The new requirements deviate from the Commission’s current practice. Under the Commission’s ‘Licence Conditions and Codes of Practice’ (LCCP) all licensees are currently required to notify the Commission upon becoming aware that a group company which is not a Commission licensee is advertising remote gambling facilities to those residing in a jurisdiction in or to which it has not previously advertised (licence condition 15.2.2).

Upon applying for an operating licence, B2C businesses must also disclose any market from which they derive 3% or more of their total revenue from players, or in the case of businesses with a total revenue of less than £5m per annum, markets which they are targeting where the revenue is more than 10% of their total revenue. For each of these markets the Commission requires the applicant to confirm why they think provision of gambling facilities is not illegal (whether as a result of being licensed there or having satisfied themselves that it is the case). The Commission also asks applicants to inform them of any other markets (irrespective of whether or not they meet the 3%/10% thresholds) that they are actively targeting in order to grow their business.

B2B applicants meanwhile must disclose where their revenues come from by setting out what proportion of revenue comes from: (a) operators with point of consumption licences in jurisdictions other than Great Britain; (b) from Commission licensed operators; and (c) from other operators where the B2B applicant may be uncertain about the players’ locations.

Finally, when submitting regulatory returns, operators have to identify the percentage of their revenue derived from each jurisdiction in which the are active, as well as any other jurisdictions that they are actively targeting (regardless of whether they exceed the 3%/10% threshold). As regulatory returns are specific to the licensed operator, these jurisdiction questions do not apply to the wider group.

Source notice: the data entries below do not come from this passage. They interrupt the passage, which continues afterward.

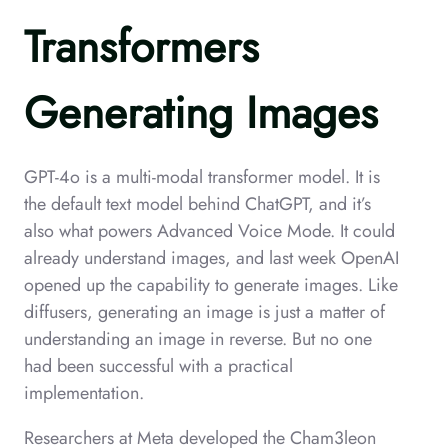
Transformers
Generating Images
GPT-4o is a multi-modal transformer model. It is
the default text model behind ChatGPT, and it’s
also what powers Advanced Voice Mode. It could
already understand images, and last week OpenAI
opened up the capability to generate images. Like
diffusers, generating an image is just a matter of
understanding an image in reverse. But no one
had been successful with a practical
implementation.
Researchers at Meta developed the Cham3leon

The new proposal and response

In the consultation, the Commission acknowledged that the data received through the regulatory returns provides a revenue split at an operator level only, and not group level. Further, the Commission commented that the LCCP notification requirement only provides a backwards-looking view of jurisdictions in which the group has advertised, but does not indicate group revenues in such jurisdictions.

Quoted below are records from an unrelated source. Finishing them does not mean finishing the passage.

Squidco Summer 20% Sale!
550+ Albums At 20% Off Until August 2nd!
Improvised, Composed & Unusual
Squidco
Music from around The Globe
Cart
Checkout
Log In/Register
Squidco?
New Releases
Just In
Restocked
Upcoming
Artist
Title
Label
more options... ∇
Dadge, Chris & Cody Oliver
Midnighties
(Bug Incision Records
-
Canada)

Consequently, the Commission proposed (and has now confirmed) that the LCCP notification is amended to require licensees to indicate either when their group begins advertising to a new jurisdiction, or when the group’s revenue passes the 3%/10% jurisdiction threshold. Whilst the Commission has not yet provided the exact language of the amendment, it has confirmed that the requirement will be to notify them at such a time as the group becomes aware of the change, and will focus on a “significant or sustained change” in the group’s revenue profile by jurisdiction. With this, the Commission proposes to remove the jurisdiction question that is currently included in the regulatory returns form.

The majority of responses to this proposal were negative (many of them pointing out that the Commission regulates entities, not groups). In response to this, the Commission stressed its duty to “keep crime out of gambling” and that, whilst licensed entities may not directly trade in other markets, they are able to benefit from sister companies doing so. As revenues generated in ‘grey’ markets could be used to gain a commercial advantage in Great Britain, the Commission wants licensees to submit data on revenues for the group as a whole.

Other changes

The Commission has also confirmed a raft of other changes as a result of the consultation. These include:

  • the introduction of a requirement to report the number of times which time/money limits are set by customers as part of the licensee’s regulatory return;
  • the introduction of a requirement to report GGY specifically generated from betting on eSports as part of the licensee’s regulatory return;
  • the removal of the requirement to report information about gambling payment RTP faults from the regulatory return and re-designation as a key event reporting requirement under the LCCP;
  • certain changes to the regulatory return form to take account of in-play betting revenues (including making mandatory the currently voluntary question relating to in-play GGY attributable to GB customers);
  • the expansion of the requirement to report as a key event any Suspicious Activity Report (SAR) to also include details on whether the customer relationship has been discontinued at the time of notification (the current requirement to state total SARs in the regulatory return will be removed to avoid duplication); and
  • a move away from requiring remote licensees to provide details of turnover and pay-out for relevant products (from which the Commission calculates GGY) to requiring remote licensees to provide details of their turnover and GGY / gross profits (thus harmonising it with the non-remote regulatory return).

All changes included in this response will take effect for regulatory returns due to be submitted in April 2018 and the Commission will make the relevant changes to e-Services and guidance in support of these changes in advance of the submission date.